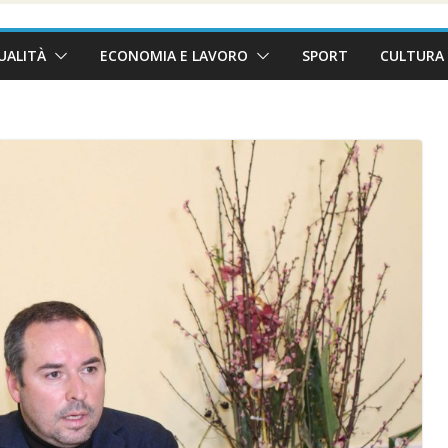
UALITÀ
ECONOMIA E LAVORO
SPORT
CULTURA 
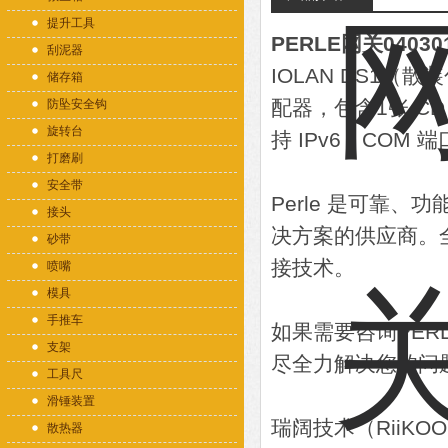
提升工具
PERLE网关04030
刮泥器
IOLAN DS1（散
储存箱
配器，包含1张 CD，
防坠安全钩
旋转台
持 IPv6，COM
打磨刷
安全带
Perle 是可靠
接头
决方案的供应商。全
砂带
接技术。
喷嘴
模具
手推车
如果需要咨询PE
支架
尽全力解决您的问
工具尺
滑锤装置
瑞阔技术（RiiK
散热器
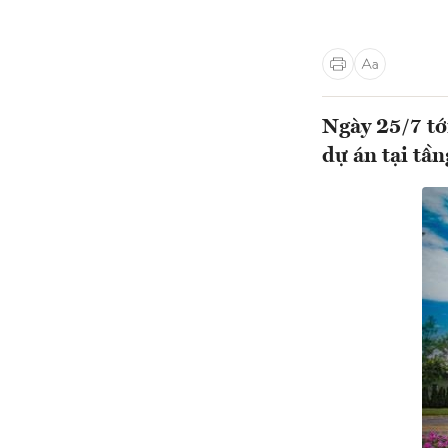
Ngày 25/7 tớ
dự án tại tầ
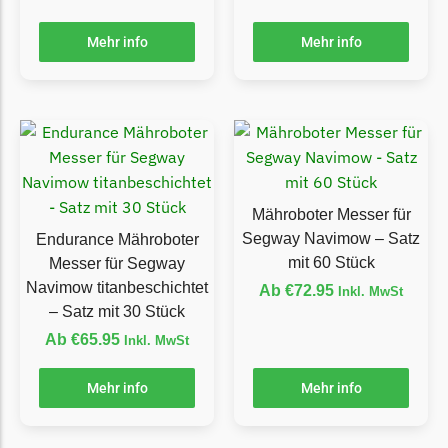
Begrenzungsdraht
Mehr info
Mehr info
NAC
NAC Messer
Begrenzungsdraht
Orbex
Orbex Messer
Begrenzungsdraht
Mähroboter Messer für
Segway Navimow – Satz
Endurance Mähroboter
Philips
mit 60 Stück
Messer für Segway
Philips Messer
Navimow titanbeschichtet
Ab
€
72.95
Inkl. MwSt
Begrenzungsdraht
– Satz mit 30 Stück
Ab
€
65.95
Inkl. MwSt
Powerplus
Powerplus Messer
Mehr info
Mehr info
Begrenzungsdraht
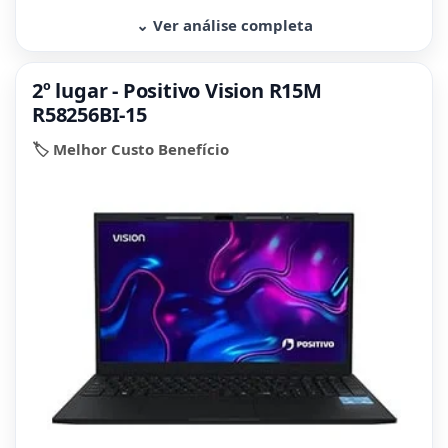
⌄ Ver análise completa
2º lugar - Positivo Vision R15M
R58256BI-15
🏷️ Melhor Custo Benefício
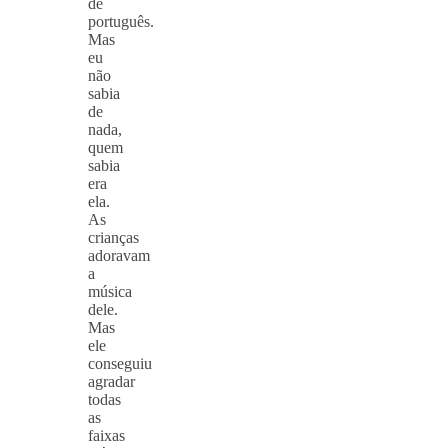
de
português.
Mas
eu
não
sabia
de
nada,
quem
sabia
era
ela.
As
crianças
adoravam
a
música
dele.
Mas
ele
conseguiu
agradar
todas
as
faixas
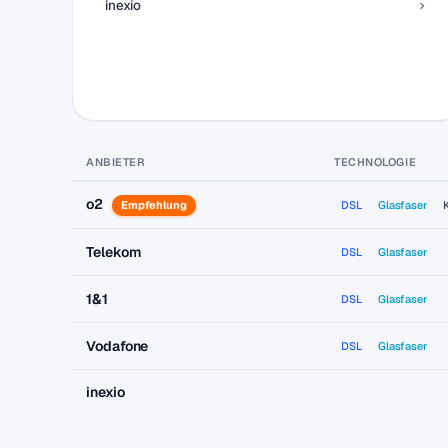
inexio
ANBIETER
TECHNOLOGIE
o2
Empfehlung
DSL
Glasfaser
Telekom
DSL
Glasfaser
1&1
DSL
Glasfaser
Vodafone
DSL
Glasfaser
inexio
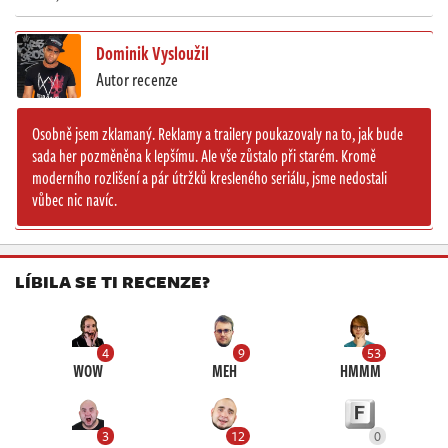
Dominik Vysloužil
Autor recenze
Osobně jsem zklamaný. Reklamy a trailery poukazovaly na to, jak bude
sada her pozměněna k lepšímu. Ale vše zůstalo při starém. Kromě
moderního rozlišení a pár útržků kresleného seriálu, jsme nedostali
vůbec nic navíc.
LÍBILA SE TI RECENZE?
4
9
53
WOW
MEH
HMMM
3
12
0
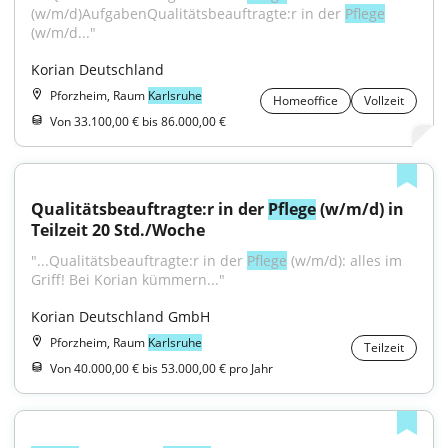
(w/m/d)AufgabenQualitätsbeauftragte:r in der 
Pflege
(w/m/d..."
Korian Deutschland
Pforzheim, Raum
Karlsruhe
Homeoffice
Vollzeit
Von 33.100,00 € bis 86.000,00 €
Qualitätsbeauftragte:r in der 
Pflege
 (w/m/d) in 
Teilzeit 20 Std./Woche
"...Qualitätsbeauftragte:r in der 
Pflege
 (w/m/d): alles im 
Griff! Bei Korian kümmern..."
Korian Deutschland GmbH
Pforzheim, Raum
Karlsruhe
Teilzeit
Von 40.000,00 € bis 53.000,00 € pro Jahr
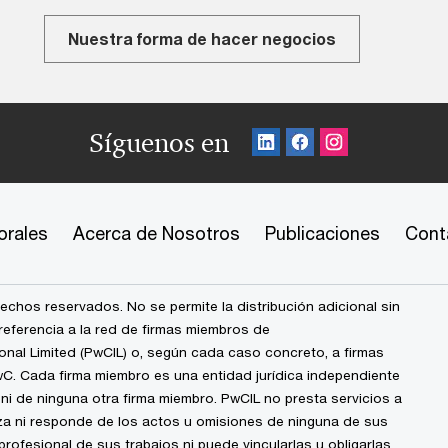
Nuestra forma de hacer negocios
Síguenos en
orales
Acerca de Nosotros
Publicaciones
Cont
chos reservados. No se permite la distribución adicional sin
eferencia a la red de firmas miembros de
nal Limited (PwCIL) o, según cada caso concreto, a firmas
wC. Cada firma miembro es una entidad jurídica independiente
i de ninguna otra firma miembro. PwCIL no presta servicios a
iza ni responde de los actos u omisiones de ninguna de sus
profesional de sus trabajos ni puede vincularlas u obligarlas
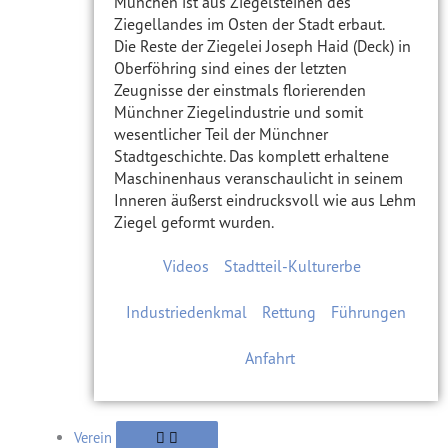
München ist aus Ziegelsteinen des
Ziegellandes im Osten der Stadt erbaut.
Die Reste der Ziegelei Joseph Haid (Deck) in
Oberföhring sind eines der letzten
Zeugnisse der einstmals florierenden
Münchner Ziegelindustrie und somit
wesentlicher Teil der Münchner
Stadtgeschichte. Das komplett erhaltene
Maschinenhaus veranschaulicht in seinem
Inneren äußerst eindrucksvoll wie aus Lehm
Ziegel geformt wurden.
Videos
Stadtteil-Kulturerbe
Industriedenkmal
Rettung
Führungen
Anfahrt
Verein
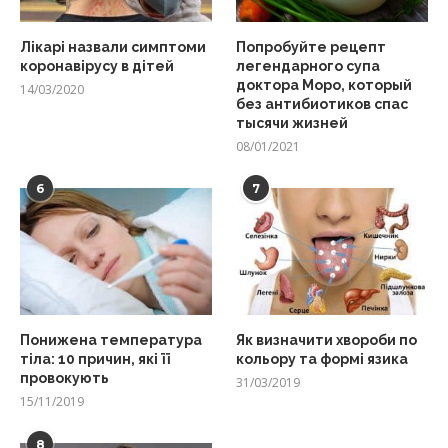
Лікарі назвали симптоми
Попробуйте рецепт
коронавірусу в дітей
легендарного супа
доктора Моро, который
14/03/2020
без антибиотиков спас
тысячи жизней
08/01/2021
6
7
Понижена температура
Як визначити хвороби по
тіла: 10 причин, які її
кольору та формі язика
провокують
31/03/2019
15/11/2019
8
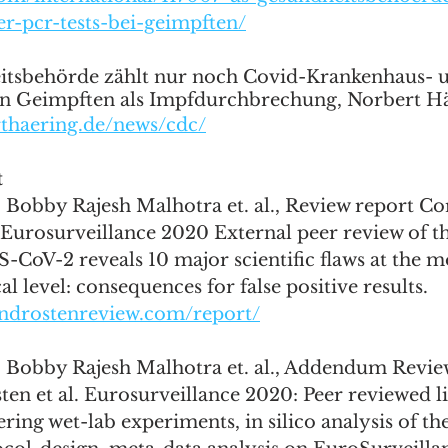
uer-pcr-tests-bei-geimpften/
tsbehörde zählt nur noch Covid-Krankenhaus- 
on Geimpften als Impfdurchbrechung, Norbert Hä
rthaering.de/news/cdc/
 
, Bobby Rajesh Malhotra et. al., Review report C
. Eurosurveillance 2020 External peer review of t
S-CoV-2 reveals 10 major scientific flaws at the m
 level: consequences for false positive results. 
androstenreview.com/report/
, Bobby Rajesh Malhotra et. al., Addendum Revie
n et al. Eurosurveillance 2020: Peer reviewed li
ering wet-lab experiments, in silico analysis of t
----
→ **Instructions for the task**
The copy must reproduce the listing above verbatim and contain no pictures.

→ **Result below**
UALITÀ
ECONOMIA E LAVORO
SPORT
CULTURA 
提升工具
PERLE网关04030
刮泥器
IOLAN DS1（散
储存箱
配器，包含1张 CD，
防坠安全钩
旋转台
持 IPv6，COM
打磨刷
安全带
Perle 是可靠
接头
决方案的供应商。全
砂带
接技术。
喷嘴
模具
手推车
如果需要咨询PE
支架
尽全力解决您的问
工具尺
滑锤装置
瑞阔技术（RiiK
散热器
Ngày 25/7 tớ
dự án tại tầ
Begrenzungsdraht
Mehr info
Mehr info
NAC
NAC Messer
Begrenzungsdraht
Orbex
Orbex Messer
Begrenzungsdraht
Mähroboter Messer für
Segway Navimow – Satz
Endurance Mähroboter
Philips
mit 60 Stück
Messer für Segway
Philips Messer
Navimow titanbeschichtet
Ab
€
72.95
Inkl. MwSt
Begrenzungsdraht
– Satz mit 30 Stück
Ab
€
65.95
Inkl. MwSt
Powerplus
Powerplus Messer
Mehr info
Mehr info
Begrenzungsdraht
⌄ Ver análise completa
2º lugar - Positivo Vision R15M
R58256BI-15
🏷️ Melhor Custo Benefício
de
português.
Mas
eu
não
sabia
de
nada,
quem
sabia
era
ela.
As
crianças
adoravam
a
música
dele.
Mas
ele
conseguiu
agradar
todas
as
faixas
inexio
ANBIETER
TECHNOLOGIE
o2
Empfehlung
DSL
Glasfaser
Telekom
DSL
Glasfaser
1&1
DSL
Glasfaser
Vodafone
DSL
Glasfaser
inexio
Dominik Vysloužil
Autor recenze
Osobně jsem zklamaný. Reklamy a trailery poukazovaly na to, jak bude
sada her pozměněna k lepšímu. Ale vše zůstalo při starém. Kromě
moderního rozlišení a pár útržků kresleného seriálu, jsme nedostali
vůbec nic navíc.
LÍBILA SE TI RECENZE?
4
9
53
WOW
MEH
HMMM
3
12
0
(w/m/d)AufgabenQualitätsbeauftragte:r in der 
Pflege
(w/m/d..."
Korian Deutschland
Pforzheim, Raum
Karlsruhe
Homeoffice
Vollzeit
Von 33.100,00 € bis 86.000,00 €
Qualitätsbeauftragte:r in der 
Pflege
 (w/m/d) in 
Teilzeit 20 Std./Woche
"...Qualitätsbeauftragte:r in der 
Pflege
 (w/m/d): alles im 
Griff! Bei Korian kümmern..."
Korian Deutschland GmbH
Pforzheim, Raum
Karlsruhe
Teilzeit
Von 40.000,00 € bis 53.000,00 € pro Jahr
Nuestra forma de hacer negocios
Síguenos en
orales
Acerca de Nosotros
Publicaciones
Cont
chos reservados. No se permite la distribución adicional sin
eferencia a la red de firmas miembros de
nal Limited (PwCIL) o, según cada caso concreto, a firmas
wC. Cada firma miembro es una entidad jurídica independiente
i de ninguna otra firma miembro. PwCIL no presta servicios a
iza ni responde de los actos u omisiones de ninguna de sus
profesional de sus trabajos ni puede vincularlas u obligarlas
München ist aus Ziegelsteinen des
Ziegellandes im Osten der Stadt erbaut.
Die Reste der Ziegelei Joseph Haid (Deck) in
Oberföhring sind eines der letzten
Zeugnisse der einstmals florierenden
Münchner Ziegelindustrie und somit
wesentlicher Teil der Münchner
Stadtgeschichte. Das komplett erhaltene
Maschinenhaus veranschaulicht in seinem
Inneren äußerst eindrucksvoll wie aus Lehm
Ziegel geformt wurden.
Videos
Stadtteil-Kulturerbe
Industriedenkmal
Rettung
Führungen
Anfahrt
Verein
Лікарі назвали симптоми
Попробуйте рецепт
коронавірусу в дітей
легендарного супа
доктора Моро, который
14/03/2020
без антибиотиков спас
тысячи жизней
08/01/2021
6
7
Понижена температура
Як визначити хвороби по
тіла: 10 причин, які її
кольору та формі язика
провокують
31/03/2019
15/11/2019
8
uer-pcr-tests-bei-geimpften/
tsbehörde zählt nur noch Covid-Krankenhaus- 
on Geimpften als Impfdurchbrechung, Norbert Hä
rthaering.de/news/cdc/
 
, Bobby Rajesh Malhotra et. al., Review report C
. Eurosurveillance 2020 External peer review of t
S-CoV-2 reveals 10 major scientific flaws at the m
 level: consequences for false positive results. 
androstenreview.com/report/
, Bobby Rajesh Malhotra et. al., Addendum Revie
n et al. Eurosurveillance 2020: Peer reviewed li
ering wet-lab experiments, in silico analysis of t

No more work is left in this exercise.